Entries provided below:

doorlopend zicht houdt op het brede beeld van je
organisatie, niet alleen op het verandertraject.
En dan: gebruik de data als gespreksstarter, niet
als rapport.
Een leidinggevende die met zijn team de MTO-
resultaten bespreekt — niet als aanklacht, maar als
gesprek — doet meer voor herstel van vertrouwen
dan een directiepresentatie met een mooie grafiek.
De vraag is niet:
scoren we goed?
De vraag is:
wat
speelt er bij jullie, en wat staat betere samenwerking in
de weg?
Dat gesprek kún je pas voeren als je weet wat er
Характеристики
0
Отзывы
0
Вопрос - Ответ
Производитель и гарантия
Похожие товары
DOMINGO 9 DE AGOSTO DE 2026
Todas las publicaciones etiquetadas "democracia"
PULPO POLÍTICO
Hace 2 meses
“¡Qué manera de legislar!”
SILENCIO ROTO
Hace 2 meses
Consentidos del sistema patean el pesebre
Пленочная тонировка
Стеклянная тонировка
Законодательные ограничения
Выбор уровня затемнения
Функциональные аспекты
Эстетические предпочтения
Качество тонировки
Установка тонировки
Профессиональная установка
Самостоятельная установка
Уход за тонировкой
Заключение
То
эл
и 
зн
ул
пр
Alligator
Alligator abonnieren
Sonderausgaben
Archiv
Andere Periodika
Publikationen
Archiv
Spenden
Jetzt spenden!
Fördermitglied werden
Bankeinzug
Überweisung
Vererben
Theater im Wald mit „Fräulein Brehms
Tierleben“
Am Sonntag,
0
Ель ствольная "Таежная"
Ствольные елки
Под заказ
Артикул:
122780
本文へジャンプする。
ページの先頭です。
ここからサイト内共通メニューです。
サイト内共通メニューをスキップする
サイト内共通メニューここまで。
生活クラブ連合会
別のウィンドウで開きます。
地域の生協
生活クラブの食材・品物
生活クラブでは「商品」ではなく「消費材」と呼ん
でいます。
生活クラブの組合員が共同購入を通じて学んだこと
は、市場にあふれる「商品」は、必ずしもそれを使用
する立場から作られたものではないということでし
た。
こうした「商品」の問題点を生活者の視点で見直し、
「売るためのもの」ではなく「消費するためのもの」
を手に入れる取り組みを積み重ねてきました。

End of Entries provided.

Exactly as shown above, return all of the entries.

### Reply to the exercise
doorlopend zicht houdt op het brede beeld van je
organisatie, niet alleen op het verandertraject.
En dan: gebruik de data als gespreksstarter, niet
als rapport.
Een leidinggevende die met zijn team de MTO-
resultaten bespreekt — niet als aanklacht, maar als
gesprek — doet meer voor herstel van vertrouwen
dan een directiepresentatie met een mooie grafiek.
De vraag is niet:
scoren we goed?
De vraag is:
wat
speelt er bij jullie, en wat staat betere samenwerking in
de weg?
Dat gesprek kún je pas voeren als je weet wat er
Характеристики
0
Отзывы
0
Вопрос - Ответ
Производитель и гарантия
Похожие товары
DOMINGO 9 DE AGOSTO DE 2026
Todas las publicaciones etiquetadas "democracia"
PULPO POLÍTICO
Hace 2 meses
“¡Qué manera de legislar!”
SILENCIO ROTO
Hace 2 meses
Consentidos del sistema patean el pesebre
Пленочная тонировка
Стеклянная тонировка
Законодательные ограничения
Выбор уровня затемнения
Функциональные аспекты
Эстетические предпочтения
Качество тонировки
Установка тонировки
Профессиональная установка
Самостоятельная установка
Уход за тонировкой
Заключение
То
эл
и 
зн
ул
пр
Alligator
Alligator abonnieren
Sonderausgaben
Archiv
Andere Periodika
Publikationen
Archiv
Spenden
Jetzt spenden!
Fördermitglied werden
Bankeinzug
Überweisung
Vererben
Theater im Wald mit „Fräulein Brehms
Tierleben“
Am Sonntag,
0
Ель ствольная "Таежная"
Ствольные елки
Под заказ
Артикул:
122780
本文へジャンプする。
ページの先頭です。
ここからサイト内共通メニューです。
サイト内共通メニューをスキップする
サイト内共通メニューここまで。
生活クラブ連合会
別のウィンドウで開きます。
地域の生協
生活クラブの食材・品物
生活クラブでは「商品」ではなく「消費材」と呼ん
でいます。
生活クラブの組合員が共同購入を通じて学んだこと
は、市場にあふれる「商品」は、必ずしもそれを使用
する立場から作られたものではないということでし
た。
こうした「商品」の問題点を生活者の視点で見直し、
「売るためのもの」ではなく「消費するためのもの」
を手に入れる取り組みを積み重ねてきました。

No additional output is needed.